A: Well, you know, the woman with the hammer ...
Q: Of course, she didn't have a hammer then.
A: She was in training for the hammer, you could say.
Q: Maybe she had a symbolic hammer.
A: Yes. Well, you started off by talking about me being called "Little Failure," and a lot of these relationships were like being called "Little Failure" over and over again. I was told I wasn't good enough to be in these relationships, that I was somehow deficient. And that felt familiar, even comfortable, in a weird way. Of course I shouldn't be with a woman who loves me unconditionally! I should be with somebody who thinks I need to be hammered.
Q: That one woman was scary.
A: Yes. After she and I were no longer together, she had a different boyfriend. She heard that he'd done something bad and she attacked him with a hammer, hit him several times in the head. She took off a piece of his ear, I think. He was hospitalized, and she fled the state. She later went back and surrendered, and was given a year in the county jail, and then 14 years' probation. But as you say, when I was with her, she wasn't violent toward me. But I could tell that things were very, very bad with her.
Q: Freud says that our personalities are formed by the time we're 6 or so. So you were already a Russian when you came to America, which was tricky for you.

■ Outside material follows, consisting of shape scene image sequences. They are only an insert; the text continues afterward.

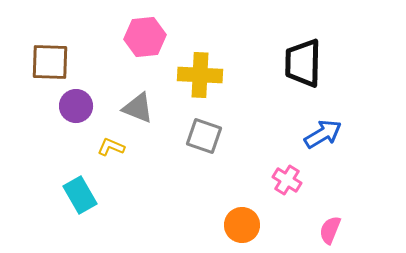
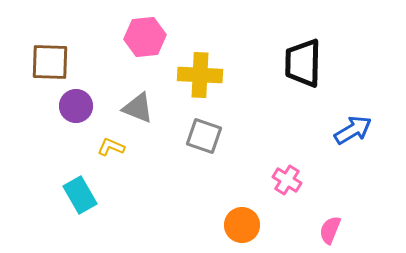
blue arrow: moved 30 px right, 4 px up
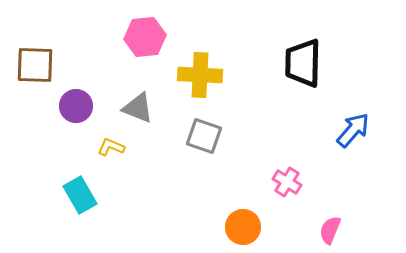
brown square: moved 15 px left, 3 px down
blue arrow: rotated 18 degrees counterclockwise
pink cross: moved 2 px down
orange circle: moved 1 px right, 2 px down
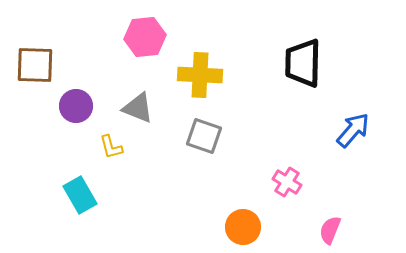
yellow L-shape: rotated 128 degrees counterclockwise
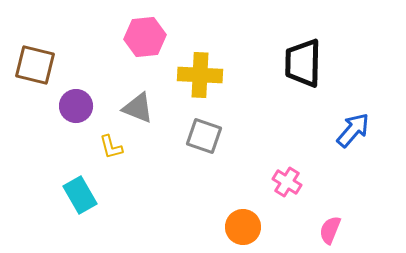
brown square: rotated 12 degrees clockwise
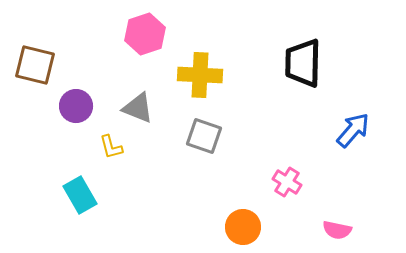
pink hexagon: moved 3 px up; rotated 12 degrees counterclockwise
pink semicircle: moved 7 px right; rotated 100 degrees counterclockwise
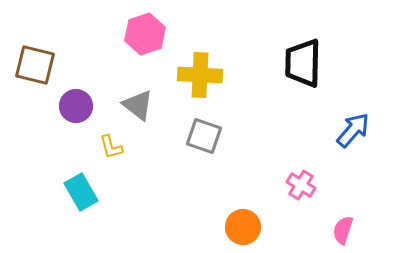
gray triangle: moved 3 px up; rotated 16 degrees clockwise
pink cross: moved 14 px right, 3 px down
cyan rectangle: moved 1 px right, 3 px up
pink semicircle: moved 6 px right; rotated 96 degrees clockwise
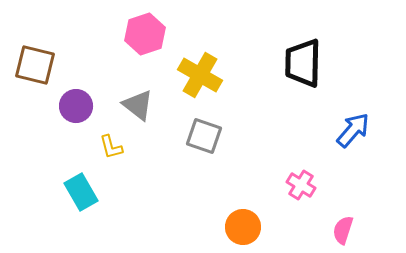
yellow cross: rotated 27 degrees clockwise
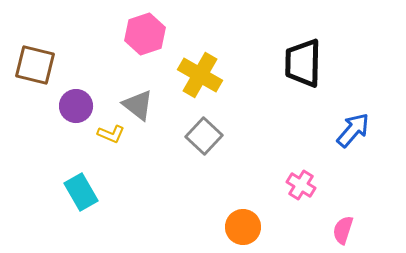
gray square: rotated 24 degrees clockwise
yellow L-shape: moved 13 px up; rotated 52 degrees counterclockwise
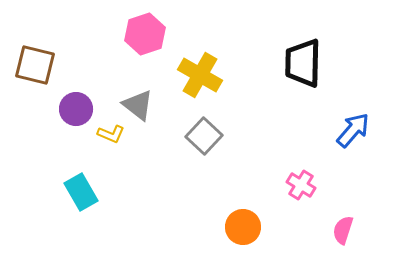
purple circle: moved 3 px down
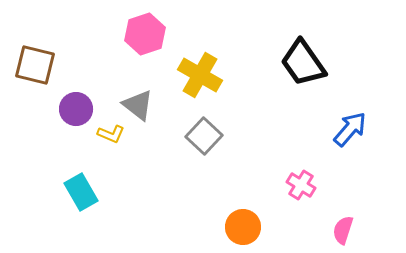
black trapezoid: rotated 36 degrees counterclockwise
blue arrow: moved 3 px left, 1 px up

A: Yes, I was quite fully formed by then. I was writing my first novel. I loved the Russian language. I was obsessed with the Communist Party and the Red Army and Lenin, whom I loved more than anything. And when I got to the U.S., it was very hard for me to pick up on, for example, English. I did learn English, but a part of me didn't want to let go of Russian, because that's where I felt safety. So I would speak Russian at the family breakfast table. And at Hebrew school I would sit alone at the lunch table and talk to myself in Russian. The kids thought I was completely insane. I just couldn't become another person, which was an American.

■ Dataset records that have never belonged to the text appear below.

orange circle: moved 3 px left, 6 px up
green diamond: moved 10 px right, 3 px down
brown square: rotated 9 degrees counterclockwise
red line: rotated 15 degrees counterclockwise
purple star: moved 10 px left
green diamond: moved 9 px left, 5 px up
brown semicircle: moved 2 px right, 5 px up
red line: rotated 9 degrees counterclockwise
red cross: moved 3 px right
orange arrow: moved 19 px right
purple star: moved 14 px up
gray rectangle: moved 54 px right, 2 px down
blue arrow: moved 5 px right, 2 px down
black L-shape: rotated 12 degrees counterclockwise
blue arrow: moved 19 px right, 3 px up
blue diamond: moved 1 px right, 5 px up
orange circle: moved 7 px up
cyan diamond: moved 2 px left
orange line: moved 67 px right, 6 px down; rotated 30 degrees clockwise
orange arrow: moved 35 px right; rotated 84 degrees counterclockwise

Q: But you knew you had to.
A: Yes, and quickly I understood that this was a superior civilization to our own. Things were so much more advanced than they were in Russia. In that picture on the front of the book, I'm in that little car, but when I got here and saw my first Corvette, I almost fainted. I understood that America was so superior that in a sense, I had to be inferior. I still had this big fur coat and this giant fur hat that I brought from Russia, and all the other kids laughed at me. There were teachers taking me aside and saying, "You should probably get rid of that fur coat and that hat. No one's going to play with you if you keep wearing those."
And that was a lot to handle when you're 7 years old. When we lived in Russia, I thought we were the world's pre-eminent superpower, that we were the source of good and America was the source of evil. And all of a sudden, things changed 180 degrees.
Q: Was that the fundamental source of the issues you dealt with in psychoanalysis?
A: Well, as you said, so much happens before you even turn 7 years old. So much of my trouble was almost genetic. The anxiety one suffers when half one's family was killed in the Holocaust and the other half was sent by Stalin to the labor camps — it's almost in your blood, that sense of insecurity. But certainly changing one's life so dramatically can't help. Still, I'm glad I didn't grow up in Russia. If I had, maybe I would be a wealthy oligarch jetting off to Switzerland, but I somehow doubt that.
Q: Another thing that might have been genetic is a fondness for alcohol. Did you have a drinking problem as a younger person?
A: Well, it's true that I drank too much, which was the road to becoming "Scary Gary," as they called me at Oberlin College: the guy who was drunk and stoned at every party. There was a release in that; I could drift off in my mind and be somewhere else, and that's a very Russian feeling, I think, that desire for escape. And when you're in Ohio, it's very good to escape.
Q: I'm sure the people at Oberlin will be thrilled to read that in this interview.
A: (Laughs.) I think some of them will agree.